=== Section Start ===

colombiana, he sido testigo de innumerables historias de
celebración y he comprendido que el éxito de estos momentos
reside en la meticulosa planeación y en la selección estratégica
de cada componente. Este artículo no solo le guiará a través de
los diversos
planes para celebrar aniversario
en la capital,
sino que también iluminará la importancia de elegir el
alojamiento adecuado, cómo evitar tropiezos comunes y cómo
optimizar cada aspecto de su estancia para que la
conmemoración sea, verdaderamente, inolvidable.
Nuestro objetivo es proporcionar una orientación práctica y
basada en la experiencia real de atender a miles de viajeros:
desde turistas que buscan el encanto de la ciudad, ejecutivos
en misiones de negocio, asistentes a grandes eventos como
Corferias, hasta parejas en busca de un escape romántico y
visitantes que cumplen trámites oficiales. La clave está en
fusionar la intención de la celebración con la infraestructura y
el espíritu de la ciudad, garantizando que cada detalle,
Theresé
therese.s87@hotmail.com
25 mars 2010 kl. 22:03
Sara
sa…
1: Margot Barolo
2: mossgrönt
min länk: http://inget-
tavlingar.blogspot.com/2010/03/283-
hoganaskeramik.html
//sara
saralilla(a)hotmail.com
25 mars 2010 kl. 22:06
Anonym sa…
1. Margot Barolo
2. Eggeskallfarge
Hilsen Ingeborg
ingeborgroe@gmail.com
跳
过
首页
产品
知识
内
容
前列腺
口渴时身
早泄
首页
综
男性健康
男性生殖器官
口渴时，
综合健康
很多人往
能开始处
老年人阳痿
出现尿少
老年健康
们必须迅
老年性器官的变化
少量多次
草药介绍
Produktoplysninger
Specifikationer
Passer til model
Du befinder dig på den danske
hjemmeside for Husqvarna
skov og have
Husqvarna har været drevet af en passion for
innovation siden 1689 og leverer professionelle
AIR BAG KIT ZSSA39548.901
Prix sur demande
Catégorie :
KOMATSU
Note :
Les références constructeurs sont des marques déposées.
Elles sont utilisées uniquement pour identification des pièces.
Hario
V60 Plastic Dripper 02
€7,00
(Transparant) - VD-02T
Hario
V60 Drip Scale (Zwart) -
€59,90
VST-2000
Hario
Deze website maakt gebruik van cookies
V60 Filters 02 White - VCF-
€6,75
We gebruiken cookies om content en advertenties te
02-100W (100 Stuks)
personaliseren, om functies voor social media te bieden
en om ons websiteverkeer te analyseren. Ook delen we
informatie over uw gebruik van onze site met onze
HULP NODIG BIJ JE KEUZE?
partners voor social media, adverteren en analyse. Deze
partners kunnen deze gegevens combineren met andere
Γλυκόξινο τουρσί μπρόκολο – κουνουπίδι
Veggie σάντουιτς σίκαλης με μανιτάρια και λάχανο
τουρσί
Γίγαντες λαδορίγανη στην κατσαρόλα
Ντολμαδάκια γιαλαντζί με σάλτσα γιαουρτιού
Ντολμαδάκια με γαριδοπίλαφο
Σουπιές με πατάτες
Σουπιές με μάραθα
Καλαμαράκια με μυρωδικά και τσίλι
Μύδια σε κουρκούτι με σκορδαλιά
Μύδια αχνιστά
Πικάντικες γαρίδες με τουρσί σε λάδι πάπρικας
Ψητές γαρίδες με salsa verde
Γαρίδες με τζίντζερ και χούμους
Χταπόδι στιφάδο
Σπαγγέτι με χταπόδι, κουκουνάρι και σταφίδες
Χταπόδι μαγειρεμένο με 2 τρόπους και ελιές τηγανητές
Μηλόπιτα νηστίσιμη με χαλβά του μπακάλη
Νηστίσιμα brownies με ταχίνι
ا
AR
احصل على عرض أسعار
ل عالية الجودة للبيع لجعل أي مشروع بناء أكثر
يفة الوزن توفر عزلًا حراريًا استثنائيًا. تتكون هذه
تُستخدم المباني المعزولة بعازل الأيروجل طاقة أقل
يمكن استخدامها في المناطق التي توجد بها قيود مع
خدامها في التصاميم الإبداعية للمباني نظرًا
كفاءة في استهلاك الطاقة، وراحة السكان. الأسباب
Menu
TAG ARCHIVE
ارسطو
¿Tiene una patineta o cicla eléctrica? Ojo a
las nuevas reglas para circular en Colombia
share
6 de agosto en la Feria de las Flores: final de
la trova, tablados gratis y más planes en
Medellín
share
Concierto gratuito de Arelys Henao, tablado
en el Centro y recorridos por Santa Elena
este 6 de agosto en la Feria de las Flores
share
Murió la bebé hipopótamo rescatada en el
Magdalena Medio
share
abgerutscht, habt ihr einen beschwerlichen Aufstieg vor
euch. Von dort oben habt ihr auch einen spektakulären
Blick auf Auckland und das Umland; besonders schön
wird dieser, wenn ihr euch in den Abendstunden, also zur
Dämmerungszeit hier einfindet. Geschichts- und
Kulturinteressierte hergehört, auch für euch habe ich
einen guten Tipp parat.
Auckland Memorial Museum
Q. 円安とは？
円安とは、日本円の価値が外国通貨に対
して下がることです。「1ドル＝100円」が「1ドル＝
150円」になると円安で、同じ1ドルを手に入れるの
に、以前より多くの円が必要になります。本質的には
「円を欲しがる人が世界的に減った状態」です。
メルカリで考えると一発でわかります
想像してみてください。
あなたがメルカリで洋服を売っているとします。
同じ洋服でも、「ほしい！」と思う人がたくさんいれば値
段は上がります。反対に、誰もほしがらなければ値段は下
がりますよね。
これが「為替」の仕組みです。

=== Section End ===

Goal of the exercise: All lines of the material that contain the string "habt" are to be copied.

Task output:
abgerutscht, habt ihr einen beschwerlichen Aufstieg vor
euch. Von dort oben habt ihr auch einen spektakulären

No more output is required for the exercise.